3. Build a community of support
Building camaraderie among doctors, and valuing their input and expertise, can help bond physicians to a community and to a hospital.
The tight-knit, supportive environment she enjoys at St. Martha’s Hospital gives Dr. Hendricks hope. There, physicians meet weekly for educational sessions. “We eat together and learn from our local experts,” says Dr. Hendricks. “The sessions have no drug company sponsorship and are accredited, so we can meet many of our educational credit needs without leaving our site for lots of extra conferences.”
Family physicians also work shoulder-to-shoulder with specialists. “Family physicians see the hospital as their hospital – it’s not just the territory of the specialists. They’re the experts in their patients, and sometimes, we’re the experts in the disease process.”
Dr. Hendricks says that physicians owe it to each other, and to their patients, to create this type of work environment that makes new recruits feel like the community has their back and wants them to succeed. It’s the kind of place where physicians want to practise, put down roots, raise their family and serve their community.
Outcome: Improved patient care
For Dr. Hendricks, a strong physician culture means better patient care. “It can’t be artificially constructed, bought or legislated, but it can be broken,” she says. “I truly believe that a positive culture is our secret sauce for flow and for keeping patients out of the ER corridors.

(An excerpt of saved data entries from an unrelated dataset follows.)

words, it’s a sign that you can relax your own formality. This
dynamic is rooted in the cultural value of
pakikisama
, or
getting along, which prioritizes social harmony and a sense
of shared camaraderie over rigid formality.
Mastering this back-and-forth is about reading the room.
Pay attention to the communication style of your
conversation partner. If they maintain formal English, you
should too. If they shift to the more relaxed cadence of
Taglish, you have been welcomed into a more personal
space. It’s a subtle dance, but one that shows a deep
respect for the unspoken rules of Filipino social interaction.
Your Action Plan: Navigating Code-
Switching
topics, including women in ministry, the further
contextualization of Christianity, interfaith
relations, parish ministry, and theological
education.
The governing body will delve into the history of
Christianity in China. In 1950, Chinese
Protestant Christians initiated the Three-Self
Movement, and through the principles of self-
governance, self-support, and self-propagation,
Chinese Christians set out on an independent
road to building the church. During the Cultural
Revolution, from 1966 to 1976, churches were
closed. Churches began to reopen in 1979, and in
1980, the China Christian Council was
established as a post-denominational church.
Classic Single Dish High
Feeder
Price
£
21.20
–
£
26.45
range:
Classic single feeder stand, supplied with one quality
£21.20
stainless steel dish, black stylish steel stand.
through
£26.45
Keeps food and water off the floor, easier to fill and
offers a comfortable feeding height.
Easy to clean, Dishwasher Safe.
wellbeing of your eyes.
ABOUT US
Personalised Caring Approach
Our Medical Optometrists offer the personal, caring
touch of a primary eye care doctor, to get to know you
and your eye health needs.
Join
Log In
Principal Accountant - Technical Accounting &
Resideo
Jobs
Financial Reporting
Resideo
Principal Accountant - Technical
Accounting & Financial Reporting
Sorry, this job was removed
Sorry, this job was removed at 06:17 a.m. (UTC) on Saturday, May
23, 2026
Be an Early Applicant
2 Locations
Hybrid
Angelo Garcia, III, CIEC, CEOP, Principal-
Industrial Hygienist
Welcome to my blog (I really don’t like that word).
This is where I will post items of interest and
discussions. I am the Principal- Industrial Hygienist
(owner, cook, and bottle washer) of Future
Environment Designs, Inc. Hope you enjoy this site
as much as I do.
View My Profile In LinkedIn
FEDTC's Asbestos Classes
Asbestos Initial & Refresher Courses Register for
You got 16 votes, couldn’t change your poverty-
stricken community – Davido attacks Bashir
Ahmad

I wish we could bottle this, so it can be replicated elsewhere.”
The recipe for effective physician retention and recruitment is complex, and requires the commitment of physicians, health authorities and government. It must also be flexible and based on the needs of a community, the position and speciality being recruited, and the service gaps in the area.
For Dr. Hendricks, retaining specialists in rural Nova Scotia means offering physicians a full scope of practice, fair compensation for their work and a positive professional culture. It’s about everyone working together to create a thriving physician workforce that meets the health-care needs of all Nova Scotians.